» Pon kwi 18, 2016 23:58
Re: ŁÓDŹ i łódzkie
Jak dotąd miałam do czynienia z dwiema lecznicami w Łodzi:
Przychodnia weterynaryjna Pod Żabką
Na początku byłam zadowolona. Byłam tam kilka razy z moim Putinem zaraz po tym jak przygarnęłam do ze śmietnika Czyli rutynowe zabiegi typu: szczepienia, odrobaczanie. Dodatkowo Putin miał na początku zapalenie uszy, więc przeszedł kilka zabiegów, plus musiałam mu wykupić kilka leków. Nie mogę narzekać na jakość usług, kot zdrowiał w oczach i z małej bidy w krótkim czasie zmienił się w pięknego zadbanego kota. Wszystko było fajnie dopóki nie zgadałam się z moją mamą, która przygarnęła brata Putina w identycznym stanie. Okazało się, że na te same zabiegi i leki wydała 2 razy mniej.

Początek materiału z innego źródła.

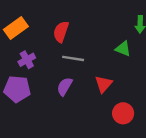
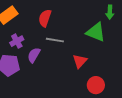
green triangle: (123, 49) -> (96, 32), size x1.5
purple semicircle: (65, 87) -> (34, 55), moved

Zdaję sobie sprawę, że pieniądze to nie wszystko, ale przebitka była ogromna. Na samą atmosferę narzekać nie mogę, choć co się wysiedziałam w poczekalni to mogę. Nie wiem jak ten wet sprawdza się w "cięższych" przypadkach, ale do takich nie należy, zaryzykuję nawet stwierdzenie, że mocno kosi na hajs.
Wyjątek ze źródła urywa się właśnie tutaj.